**Your objective**: Give back each entry exactly as written, apart from the pictures.
:::
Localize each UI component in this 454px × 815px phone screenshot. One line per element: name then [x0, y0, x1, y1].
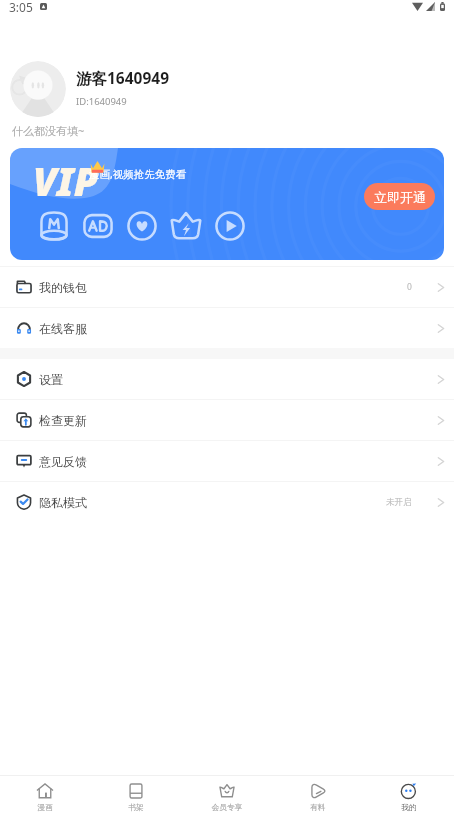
staticText: 漫画: [37, 802, 53, 812]
staticText: 游客1640949: [76, 67, 170, 88]
button[interactable]: 有料: [272, 776, 363, 815]
button[interactable]: Favorites: [126, 210, 158, 242]
staticText: 未开启: [386, 497, 412, 508]
staticText: 书架: [128, 802, 144, 812]
staticText: 会员专享: [211, 802, 243, 812]
button[interactable]: 立即开通: [364, 183, 435, 210]
staticText: 漫画,视频抢先免费看: [89, 167, 187, 181]
button[interactable]: Videos: [214, 210, 246, 242]
button[interactable]: 意见反馈: [0, 441, 454, 481]
button[interactable]: 会员专享: [181, 776, 272, 815]
button[interactable]: 我的钱包: [0, 267, 454, 307]
staticText: 什么都没有填~: [12, 123, 85, 138]
button[interactable]: 在线客服: [0, 308, 454, 348]
staticText: 设置: [39, 372, 63, 387]
button[interactable]: 我的: [363, 776, 454, 815]
staticText: 有料: [310, 802, 326, 812]
button[interactable]: Comics: [38, 210, 70, 242]
button[interactable]: Privileges: [170, 210, 202, 242]
staticText: 隐私模式: [39, 495, 87, 510]
button[interactable]: Avatar: [10, 61, 66, 117]
button[interactable]: 设置: [0, 359, 454, 399]
button[interactable]: 检查更新: [0, 400, 454, 440]
staticText: 我的: [401, 802, 417, 812]
staticText: 在线客服: [39, 321, 87, 336]
staticText: 我的钱包: [39, 280, 87, 295]
staticText: 立即开通: [374, 189, 426, 205]
staticText: 0: [407, 281, 412, 293]
button[interactable]: 隐私模式: [0, 482, 454, 522]
staticText: VIP: [33, 154, 98, 207]
button[interactable]: No ads: [82, 210, 114, 242]
button[interactable]: 书架: [90, 776, 181, 815]
staticText: 检查更新: [39, 413, 87, 428]
staticText: 意见反馈: [39, 454, 87, 469]
button[interactable]: 漫画: [0, 776, 90, 815]
staticText: ID:1640949: [76, 95, 127, 108]
staticText: 3:05: [9, 0, 33, 15]
button[interactable]: VIP: [10, 148, 444, 260]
:::
**Written reply**:
Localize each UI component in this 454px × 815px phone screenshot. One line per element: name then [x0, y0, x1, y1].
staticText: 漫画: [37, 802, 53, 812]
staticText: 游客1640949: [76, 67, 170, 88]
button[interactable]: 有料: [272, 776, 363, 815]
button[interactable]: Favorites: [126, 210, 158, 242]
staticText: 未开启: [386, 497, 412, 508]
staticText: 书架: [128, 802, 144, 812]
staticText: 会员专享: [211, 802, 243, 812]
button[interactable]: 立即开通: [364, 183, 435, 210]
staticText: 漫画,视频抢先免费看: [89, 167, 187, 181]
button[interactable]: Videos: [214, 210, 246, 242]
button[interactable]: 意见反馈: [0, 441, 454, 481]
button[interactable]: 会员专享: [181, 776, 272, 815]
button[interactable]: 我的钱包: [0, 267, 454, 307]
staticText: 什么都没有填~: [12, 123, 85, 138]
button[interactable]: 在线客服: [0, 308, 454, 348]
staticText: 设置: [39, 372, 63, 387]
button[interactable]: 我的: [363, 776, 454, 815]
staticText: 有料: [310, 802, 326, 812]
button[interactable]: Comics: [38, 210, 70, 242]
button[interactable]: Privileges: [170, 210, 202, 242]
staticText: 隐私模式: [39, 495, 87, 510]
button[interactable]: Avatar: [10, 61, 66, 117]
button[interactable]: 设置: [0, 359, 454, 399]
button[interactable]: 检查更新: [0, 400, 454, 440]
staticText: 我的: [401, 802, 417, 812]
staticText: 在线客服: [39, 321, 87, 336]
staticText: 我的钱包: [39, 280, 87, 295]
staticText: 立即开通: [374, 189, 426, 205]
staticText: 0: [407, 281, 412, 293]
button[interactable]: 隐私模式: [0, 482, 454, 522]
staticText: VIP: [33, 154, 98, 207]
button[interactable]: No ads: [82, 210, 114, 242]
button[interactable]: 书架: [90, 776, 181, 815]
staticText: 检查更新: [39, 413, 87, 428]
staticText: 意见反馈: [39, 454, 87, 469]
button[interactable]: 漫画: [0, 776, 90, 815]
staticText: ID:1640949: [76, 95, 127, 108]
staticText: 3:05: [9, 0, 33, 15]
button[interactable]: VIP: [10, 148, 444, 260]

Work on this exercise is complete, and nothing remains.